[Problem statement] Below is a block of records; return all of them exactly, but without the images.

(Collected data)
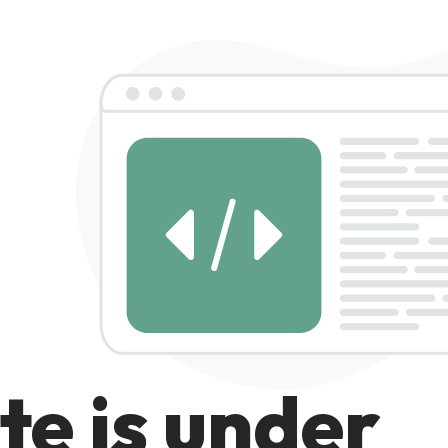
te is under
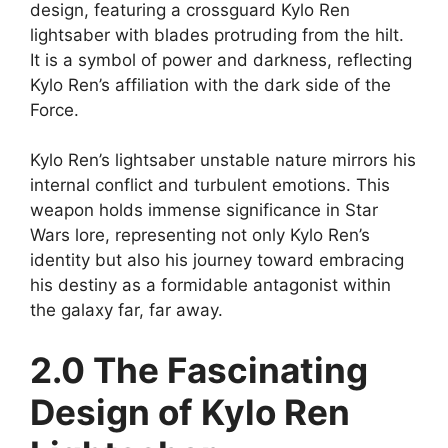
design, featuring a crossguard Kylo Ren
lightsaber with blades protruding from the hilt.
It is a symbol of power and darkness, reflecting
Kylo Ren’s affiliation with the dark side of the
Force.
Kylo Ren’s lightsaber unstable nature mirrors his
internal conflict and turbulent emotions. This
weapon holds immense significance in Star
Wars lore, representing not only Kylo Ren’s
identity but also his journey toward embracing
his destiny as a formidable antagonist within
the galaxy far, far away.
2.0 The Fascinating
Design of Kylo Ren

[Result for this task]
te is under
design, featuring a crossguard Kylo Ren
lightsaber with blades protruding from the hilt.
It is a symbol of power and darkness, reflecting
Kylo Ren’s affiliation with the dark side of the
Force.
Kylo Ren’s lightsaber unstable nature mirrors his
internal conflict and turbulent emotions. This
weapon holds immense significance in Star
Wars lore, representing not only Kylo Ren’s
identity but also his journey toward embracing
his destiny as a formidable antagonist within
the galaxy far, far away.
2.0 The Fascinating
Design of Kylo Ren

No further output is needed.